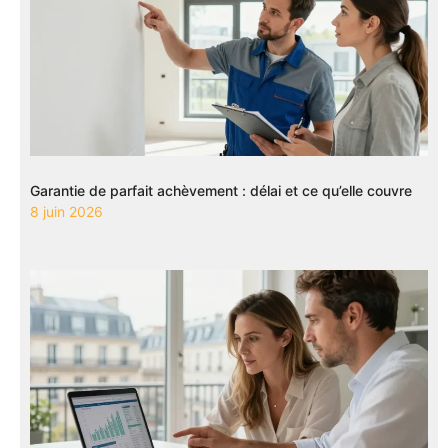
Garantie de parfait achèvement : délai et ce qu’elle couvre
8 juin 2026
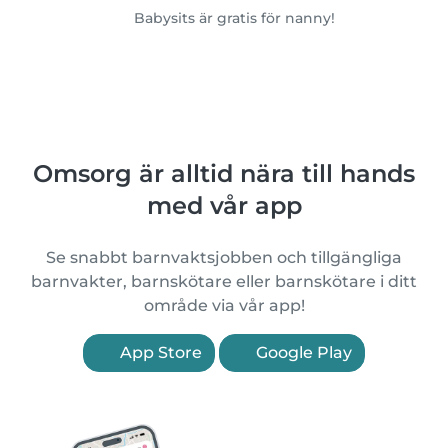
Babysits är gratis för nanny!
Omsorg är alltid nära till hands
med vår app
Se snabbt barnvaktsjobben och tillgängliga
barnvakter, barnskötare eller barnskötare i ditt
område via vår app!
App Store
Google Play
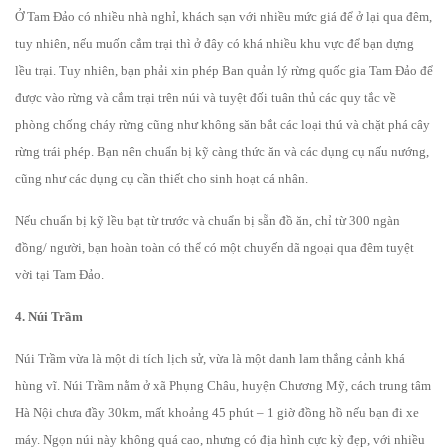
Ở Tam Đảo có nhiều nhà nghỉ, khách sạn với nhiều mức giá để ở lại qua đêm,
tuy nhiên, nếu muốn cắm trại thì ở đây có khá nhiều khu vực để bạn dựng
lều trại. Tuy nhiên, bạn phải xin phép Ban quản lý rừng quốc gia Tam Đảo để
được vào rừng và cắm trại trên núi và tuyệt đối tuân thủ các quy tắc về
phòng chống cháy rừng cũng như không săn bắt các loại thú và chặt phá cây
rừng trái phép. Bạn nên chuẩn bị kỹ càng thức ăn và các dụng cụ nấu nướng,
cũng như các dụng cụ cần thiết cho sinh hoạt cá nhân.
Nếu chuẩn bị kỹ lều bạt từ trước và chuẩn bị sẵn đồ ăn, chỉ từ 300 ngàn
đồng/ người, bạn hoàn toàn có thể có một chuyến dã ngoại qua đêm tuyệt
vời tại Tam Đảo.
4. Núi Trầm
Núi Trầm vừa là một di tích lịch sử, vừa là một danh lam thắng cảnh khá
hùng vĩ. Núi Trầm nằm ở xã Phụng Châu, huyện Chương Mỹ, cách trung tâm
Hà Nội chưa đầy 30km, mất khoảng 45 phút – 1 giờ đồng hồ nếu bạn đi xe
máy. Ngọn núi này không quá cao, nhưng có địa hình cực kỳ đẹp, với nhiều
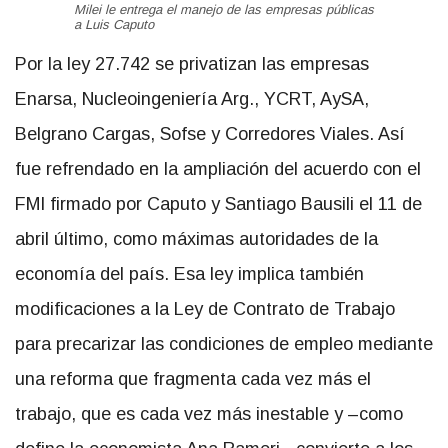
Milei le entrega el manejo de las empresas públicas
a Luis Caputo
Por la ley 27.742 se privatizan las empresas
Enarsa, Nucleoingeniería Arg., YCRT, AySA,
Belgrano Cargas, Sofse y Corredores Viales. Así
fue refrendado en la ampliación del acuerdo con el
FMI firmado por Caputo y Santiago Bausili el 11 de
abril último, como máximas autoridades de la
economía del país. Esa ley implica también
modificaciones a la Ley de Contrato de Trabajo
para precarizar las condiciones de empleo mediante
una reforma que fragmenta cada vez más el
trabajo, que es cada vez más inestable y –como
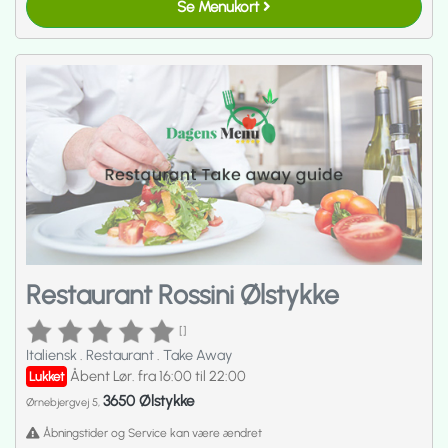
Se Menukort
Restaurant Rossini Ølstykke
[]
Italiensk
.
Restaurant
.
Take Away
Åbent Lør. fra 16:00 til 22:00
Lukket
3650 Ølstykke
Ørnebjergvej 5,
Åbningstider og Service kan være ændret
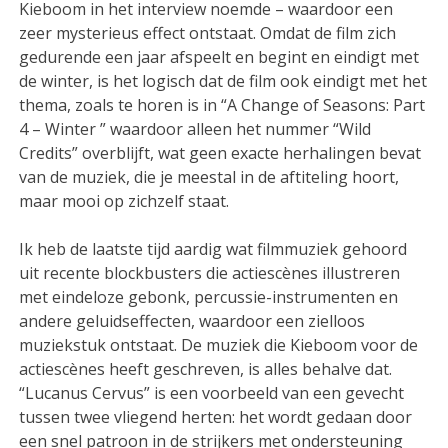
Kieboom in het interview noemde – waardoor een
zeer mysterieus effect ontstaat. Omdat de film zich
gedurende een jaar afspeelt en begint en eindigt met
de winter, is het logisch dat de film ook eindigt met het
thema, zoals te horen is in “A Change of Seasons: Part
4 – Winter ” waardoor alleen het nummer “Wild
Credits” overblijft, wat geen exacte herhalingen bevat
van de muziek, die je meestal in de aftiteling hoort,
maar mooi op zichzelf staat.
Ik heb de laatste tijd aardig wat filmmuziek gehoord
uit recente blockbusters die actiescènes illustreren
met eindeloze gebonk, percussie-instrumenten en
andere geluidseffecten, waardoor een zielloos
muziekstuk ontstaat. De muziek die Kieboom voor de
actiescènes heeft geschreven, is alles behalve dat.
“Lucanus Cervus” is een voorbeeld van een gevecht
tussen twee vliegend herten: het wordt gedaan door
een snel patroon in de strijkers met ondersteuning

• • • •

> _YOUR TASK_: Return the lines from the one that contains "3650 Ølstykke" through the final line of the listing above, inclusive. Transcribe them exactly and drop the pictures.

> _TASK ANSWER_:
3650 Ølstykke
Ørnebjergvej 5,
Åbningstider og Service kan være ændret
Kieboom in het interview noemde – waardoor een
zeer mysterieus effect ontstaat. Omdat de film zich
gedurende een jaar afspeelt en begint en eindigt met
de winter, is het logisch dat de film ook eindigt met het
thema, zoals te horen is in “A Change of Seasons: Part
4 – Winter ” waardoor alleen het nummer “Wild
Credits” overblijft, wat geen exacte herhalingen bevat
van de muziek, die je meestal in de aftiteling hoort,
maar mooi op zichzelf staat.
Ik heb de laatste tijd aardig wat filmmuziek gehoord
uit recente blockbusters die actiescènes illustreren
met eindeloze gebonk, percussie-instrumenten en
andere geluidseffecten, waardoor een zielloos
muziekstuk ontstaat. De muziek die Kieboom voor de
actiescènes heeft geschreven, is alles behalve dat.
“Lucanus Cervus” is een voorbeeld van een gevecht
tussen twee vliegend herten: het wordt gedaan door
een snel patroon in de strijkers met ondersteuning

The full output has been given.